GüncelManşet

10 Ekim’den bu yana geçen 7 ayda neler oldu?

H. Merkezi: 10 Ekim 2015’te Ankara’da gerçekleşen Emek, Demokrasi ve Barış Mitingi’ne dönük AKP-DAİŞ işbirliğindeki katliamda 103 insan hayatını kaybetmiş ve 400’den fazla insan yaralanmıştı. Ankara Katliamı’nın 7. ayında adalet arayışı sürerken, 10 Ekim Dayanışması katliamın gerçekleştiği günden beri geçen 7 ayda neler olduğunu açıkladı.

 

Dayanışmanın raporunda öne çıkan spotlar şu şekilde:

* Saldırı sonrası Sağlık Bakanlığı TTB’nin telefonlarına çıkmadı.

* 10 Ekim günü Adalet Bakanı, Sağlık Bakanı ve İçişleri Bakanı patlamalarla ilgili basın toplantısı düzenledi. Basın mensuplarının “İstifa edecek misiniz” sorusuna Adalet Bakanı gülerek karşılık verdi.

* 11 Ekim’de Başbakan Ahmet Davutoğlu, saldırıyla ilgili “kokteyl örgüt” açıklaması yaptı.

* 11 Ekim’de Ankara Garı’na karanfil bırakmak isteyenlere polis müdahale etti.

* Davutoğlu 12 Ekim’de yaptığı açıklamada ellerinde canlı bomba listesi olduğunu ama eyleme geçmeden yakalanamayacaklarını ifade etti.

* Fevzi Kızılkoyun’un haberiyle Diyarbakır, Suruç ve Ankara katliamlarının Ebubekir kod adlı IŞİD’li militan İlhami Balı’nın talimatıyla gerçekleştiği ve İlhami Balı’nın 2002’den beri İçişleri Bakanlığı’nın takibinde olduğu ortaya çıktı.

* 10 Ekim Ankara Katliamı ardından Ankara Cumhuriyet Başsavcılığı, o tarihte Ankara Emniyet Müdürü olan Kadri Kartal ile aralarında 2 ve 3’ncü sınıf emniyet müdürlerinin bulunduğu 11 kamu görevlisi hakkında “görevi kötüye kullanmak” gerekçesiyle soruşturma izni istedi. Ancak Ankara Valiliği, 29 Şubat’ta, soruşturmaya mahal olmadığına karar verdi.
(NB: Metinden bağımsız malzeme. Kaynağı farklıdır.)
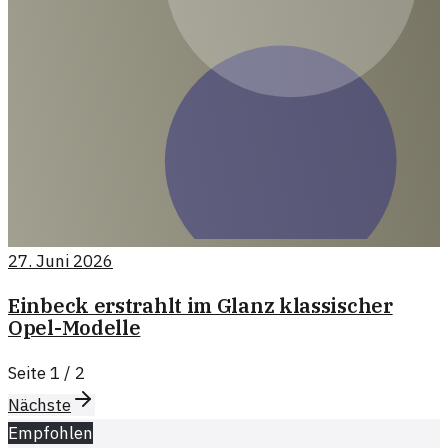
27. Juni 2026
Einbeck erstrahlt im Glanz klassischer
Opel-Modelle
Seite
1
/
2
Nächste
Empfohlen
* Müfettiş raporunda Emniyet’in mitingte yaşanacak olası bir canlı bomba saldırısı için öncelikle kendi personelini uyardığı, ancak mitinge katılanları ve miting düzenleme komitesini uyarmadığı ortaya çıktı.

* Müfettiş raporunu haberleştirilen gazeteciler hakkında soruşturma açıldı.

 

“Sorumlular Minnesota Protokolü gereğince soruşturulmalı”

10 Ekim Dayanışması, ayrıca, resmi kurum ve yetkililerin 10 Ekim’den bugüne dek sergiledikleri tutum ve davranışlar nedeniyle Minnesota Protokolü’nce tanımlanan aşağıdaki unsurlar gereğince bağımsız bir soruşturma komisyonu kurulması gerektiğinin de altınını çizdi.

* Ölenin siyasi görüşlerinin, dini veya etnik bağının veya sosyal statüsünün devletin suça karıştığı veya iştirak ettiği şüphesine neden olması,

* Yeterli uzmanlığın olmaması veya

* Tarafsızlığın söz konusu olmaması veya

* Olayın önemi veya

* Bir ihlal örüntüsünün açık varlığı veya

* Ölenin ailesinin, yukarıda sayılan yetersizliklere ya da diğer somut nedenlere dayalı şikayetleri.